J.T. Realmuto signed a five-year deal worth $115.5 million with the Phillies. Realmuto is a better hitter and a year younger than Perez, but still. The price of good catchers went up.
So it’s reasonable to believe that some other team would have offered Perez a deal similar to the one he just signed.
But how many would have jumped the line, and done this extension to keep him from becoming a free agent?
The Royals lead with their heart. That’s their essence. Their greatest achievements and biggest mistakes can usually be traced back to that truth.
In an honest moment, Moore will admit that the Royals were in worse shape than he thought when he arrived. And in that honest moment, if you ask for an example the first one he’ll offer is watching fans walk into Kauffman Stadium and seeing more Yankees and Red Sox shirts than Royals — even if the Royals were playing someone else.
Developing those stars has always been exceedingly important to Moore. It’s why he said the “in a small way I feel like we won the World Series” line in 2013 that people skewered him for. It’s why the Royals drafted Bubba Starling in 2011. It’s why they paid and stayed loyal to Alex Gordon for so long.
It’s why the 2015 Royals happened.
Perez has grown up with the Royals. In a lot of ways, the Royals have grown up with him, too. What’s money when you’re in love?
“It’s special that we get a chance to keep you here,” Moore told Perez.

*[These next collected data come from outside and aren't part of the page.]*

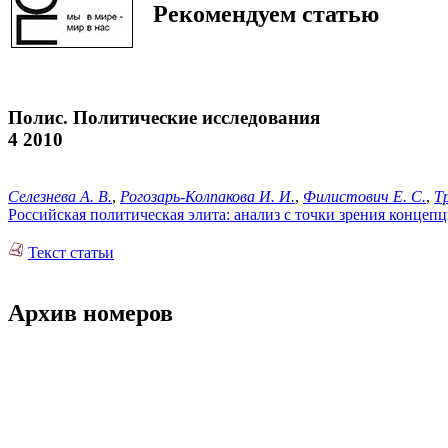
Рекомендуем статью
Полис. Политические исследования
4 2010
Селезнева А. В.
,
Рогозарь-Колпакова И. И.
,
Филистович Е. С.
,
Т
Российская политическая элита: анализ с точки зрения концеп
Текст статьи
Архив номеров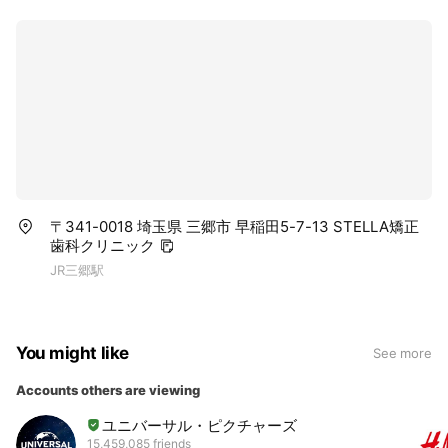
〒341-0018 埼玉県 三郷市 早稲田5-7-13 STELLA矯正
歯科クリニック
JR三郷駅
You might like
See more
Accounts others are viewing
ユニバーサル・ピクチャーズ
15,459,085 friends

“Thank you for believing in me, Dayton,” Perez said.
3. Perez has now signed the Royals’ best and worst extensions
Perez signed a five-year, $7 million extension in 2012 that was shockingly club friendly in the moment and even worse for Perez as he developed into a championship team’s heartbeat.
In March of 2016, the Royals gave him a five-year, $52.5 million extension that replaced the final few years of that previous deal.
That first contract was far too club friendly, the second was fair value, and this one will soon be seen as an overpayment.
Perez was terrific in 2020 — .333/.353/.633 in winning the Silver Slugger — but that was only 37 games. In his previous five healthy seasons his adjusted OPS was 7 percent lower than league average. He has not had an on-base percentage above .297 in a full season since 2013.
Age is a big deal here, too. Coaches have been privately discussing a future with Perez transitioning away from catcher for years. If a team has the money, it can justify Perez’s new salaries if he’s a catcher. But no matter a team’s finances, it can’t get value from a slow 1B/DH who is a below-average hitter.
Since 2000, only seven primary catchers have more than one season with an OPS+ above league average beyond the age of 31. Only three have done it more than twice. The Royals just committed to paying Perez an average of more than $20 million through age 35, and they can’t even be sure he’ll be their catcher that long.
In other words, this is an investment the Royals are unlikely to get a positive return on when the numbers are run.
It’s also exactly the kind of investment that’s made them them, and if Sherman continues a willingness to spend above his club’s weight class then the financial hit will be diminished and the value Perez brings can be more appreciated.